Provided data Block Start

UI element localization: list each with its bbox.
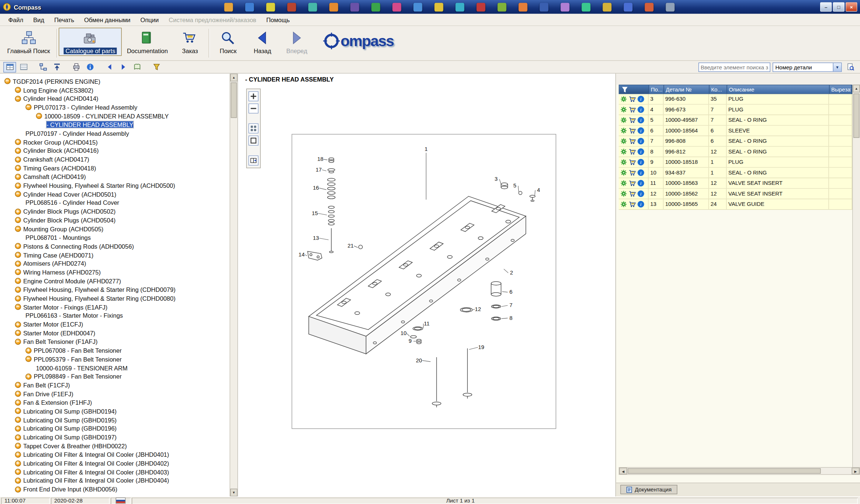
taskbar-icon[interactable] bbox=[455, 3, 464, 11]
tree-item[interactable]: Lubricating Oil Filter & Integral Oil Co… bbox=[0, 476, 230, 485]
scroll-down-icon[interactable]: ▼ bbox=[230, 489, 238, 497]
tree-item[interactable]: 10000-61059 - TENSIONER ARM bbox=[0, 363, 230, 372]
add-to-order-icon[interactable] bbox=[621, 127, 627, 134]
taskbar-icon[interactable] bbox=[371, 3, 380, 11]
parts-row[interactable]: i 11 10000-18563 12 VALVE SEAT INSERT bbox=[619, 178, 852, 189]
add-to-order-icon[interactable] bbox=[621, 190, 627, 197]
cart-icon[interactable] bbox=[629, 190, 636, 197]
parts-row[interactable]: i 13 10000-18565 24 VALVE GUIDE bbox=[619, 199, 852, 210]
tree-item[interactable]: Lubricating Oil Sump (GBHD0195) bbox=[0, 415, 230, 424]
advanced-search-icon[interactable] bbox=[844, 62, 857, 72]
taskbar-icon[interactable] bbox=[266, 3, 275, 11]
cart-icon[interactable] bbox=[629, 169, 636, 176]
taskbar-icon[interactable] bbox=[645, 3, 653, 11]
tree-item[interactable]: PPL068701 - Mountings bbox=[0, 233, 230, 242]
taskbar-icon[interactable] bbox=[581, 3, 590, 11]
taskbar-icon[interactable] bbox=[560, 3, 569, 11]
tree-expand-icon[interactable] bbox=[15, 191, 21, 197]
taskbar-icon[interactable] bbox=[476, 3, 485, 11]
tree-expand-icon[interactable] bbox=[15, 139, 21, 145]
col-quantity[interactable]: Ко... bbox=[709, 85, 727, 94]
chevron-down-icon[interactable]: ▼ bbox=[833, 63, 842, 71]
taskbar-icon[interactable] bbox=[392, 3, 401, 11]
parts-row[interactable]: i 10 934-837 1 SEAL - O RING bbox=[619, 168, 852, 179]
add-to-order-icon[interactable] bbox=[621, 106, 627, 113]
tree-expand-icon[interactable] bbox=[15, 330, 21, 336]
tree-item[interactable]: Pistons & Connecting Rods (ADHD0056) bbox=[0, 242, 230, 251]
tree-item[interactable]: Timing Case (AEHD0071) bbox=[0, 251, 230, 259]
parts-hscrollbar[interactable]: ◀ ▶ bbox=[619, 467, 860, 475]
parts-row[interactable]: i 8 996-812 12 SEAL - O RING bbox=[619, 147, 852, 158]
taskbar-icon[interactable] bbox=[666, 3, 674, 11]
tree-item[interactable]: Lubricating Oil Sump (GBHD0197) bbox=[0, 433, 230, 442]
parts-row[interactable]: i 9 10000-18518 1 PLUG bbox=[619, 157, 852, 168]
tree-expand-icon[interactable] bbox=[36, 113, 42, 119]
tree-expand-icon[interactable] bbox=[15, 321, 21, 328]
taskbar-icon[interactable] bbox=[308, 3, 317, 11]
tree-item[interactable]: PPL068516 - Cylinder Head Cover bbox=[0, 199, 230, 207]
scroll-left-icon[interactable]: ◀ bbox=[619, 468, 627, 474]
parts-row[interactable]: i 12 10000-18562 12 VALVE SEAT INSERT bbox=[619, 189, 852, 200]
tree-expand-icon[interactable] bbox=[25, 347, 32, 353]
nav-back-icon[interactable] bbox=[103, 62, 116, 72]
search-button[interactable]: Поиск bbox=[211, 28, 245, 56]
tree-item[interactable]: Cylinder Head (ACHD0414) bbox=[0, 94, 230, 103]
tree-item[interactable]: Fan Belt Tensioner (F1AFJ) bbox=[0, 337, 230, 346]
add-to-order-icon[interactable] bbox=[621, 169, 627, 176]
tree-expand-icon[interactable] bbox=[25, 356, 32, 362]
tree-item[interactable]: Front End Drive Input (KBHD0056) bbox=[0, 485, 230, 494]
open-book-icon[interactable] bbox=[131, 62, 144, 72]
scroll-right-icon[interactable]: ▶ bbox=[852, 468, 860, 474]
menu-item[interactable]: Обмен данными bbox=[79, 15, 136, 25]
tree-expand-icon[interactable] bbox=[15, 400, 21, 406]
nav-forward-icon[interactable] bbox=[117, 62, 130, 72]
col-description[interactable]: Описание bbox=[727, 85, 830, 94]
add-to-order-icon[interactable] bbox=[621, 148, 627, 155]
zoom-fit-icon[interactable] bbox=[249, 136, 259, 146]
collapse-all-icon[interactable] bbox=[51, 62, 63, 72]
tree-expand-icon[interactable] bbox=[15, 425, 21, 432]
info-icon[interactable]: i bbox=[638, 190, 644, 197]
tree-expand-icon[interactable] bbox=[15, 182, 21, 189]
taskbar-icon[interactable] bbox=[539, 3, 548, 11]
parts-row[interactable]: i 7 996-808 6 SEAL - O RING bbox=[619, 136, 852, 147]
tree-expand-icon[interactable] bbox=[15, 295, 21, 301]
cart-icon[interactable] bbox=[629, 117, 636, 124]
tree-expand-icon[interactable] bbox=[15, 96, 21, 102]
parts-hscrollbar-thumb[interactable] bbox=[628, 468, 821, 474]
info-icon[interactable]: i bbox=[638, 169, 644, 176]
info-icon[interactable] bbox=[84, 62, 97, 72]
maximize-button[interactable]: □ bbox=[833, 2, 845, 12]
status-language[interactable] bbox=[111, 497, 131, 504]
parts-row[interactable]: i 6 10000-18564 6 SLEEVE bbox=[619, 126, 852, 137]
taskbar-icon[interactable] bbox=[434, 3, 443, 11]
tree-item[interactable]: Crankshaft (ACHD0417) bbox=[0, 155, 230, 164]
tree-expand-icon[interactable] bbox=[15, 460, 21, 466]
tree-item[interactable]: Fan Drive (F1EFJ) bbox=[0, 390, 230, 398]
tree-item[interactable]: 10000-18509 - CYLINDER HEAD ASSEMBLY bbox=[0, 112, 230, 121]
cart-icon[interactable] bbox=[629, 106, 636, 113]
tree-item[interactable]: PPL098849 - Fan Belt Tensioner bbox=[0, 372, 230, 381]
tree-expand-icon[interactable] bbox=[15, 469, 21, 475]
tree-item[interactable]: Flywheel Housing, Flywheel & Starter Rin… bbox=[0, 285, 230, 294]
tree-expand-icon[interactable] bbox=[15, 391, 21, 397]
tree-item[interactable]: Engine Control Module (AFHD0277) bbox=[0, 277, 230, 286]
catalogue-button[interactable]: Catalogue of parts bbox=[59, 28, 122, 56]
tree-item[interactable]: Flywheel Housing, Flywheel & Starter Rin… bbox=[0, 294, 230, 303]
cart-icon[interactable] bbox=[629, 138, 636, 145]
tree-item[interactable]: Lubricating Oil Filter & Integral Oil Co… bbox=[0, 450, 230, 459]
tree-expand-icon[interactable] bbox=[15, 339, 21, 345]
tree-expand-icon[interactable] bbox=[15, 174, 21, 180]
tree-item[interactable]: Rocker Group (ACHD0415) bbox=[0, 138, 230, 146]
tree-expand-icon[interactable] bbox=[15, 252, 21, 258]
taskbar-icon[interactable] bbox=[245, 3, 254, 11]
tree-expand-icon[interactable] bbox=[15, 148, 21, 154]
tree-item[interactable]: Atomisers (AFHD0274) bbox=[0, 259, 230, 268]
menu-item[interactable]: Помощь bbox=[261, 15, 295, 25]
tree-expand-icon[interactable] bbox=[15, 243, 21, 249]
cart-icon[interactable] bbox=[629, 201, 636, 208]
tree-scrollbar[interactable]: ▲ ▼ bbox=[230, 74, 238, 497]
pan-split-icon[interactable] bbox=[249, 156, 259, 166]
tree-item[interactable]: Cylinder Block Plugs (ACHD0502) bbox=[0, 207, 230, 216]
tree-expand-icon[interactable] bbox=[15, 208, 21, 215]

Provided data Block End

■ **What is expected**
Each line carrying the string "order" should be copied out from the entries.

■ **Exercise answer**
add-to-order-icon[interactable] bbox=[621, 127, 627, 134]
add-to-order-icon[interactable] bbox=[621, 190, 627, 197]
add-to-order-icon[interactable] bbox=[621, 106, 627, 113]
add-to-order-icon[interactable] bbox=[621, 169, 627, 176]
add-to-order-icon[interactable] bbox=[621, 148, 627, 155]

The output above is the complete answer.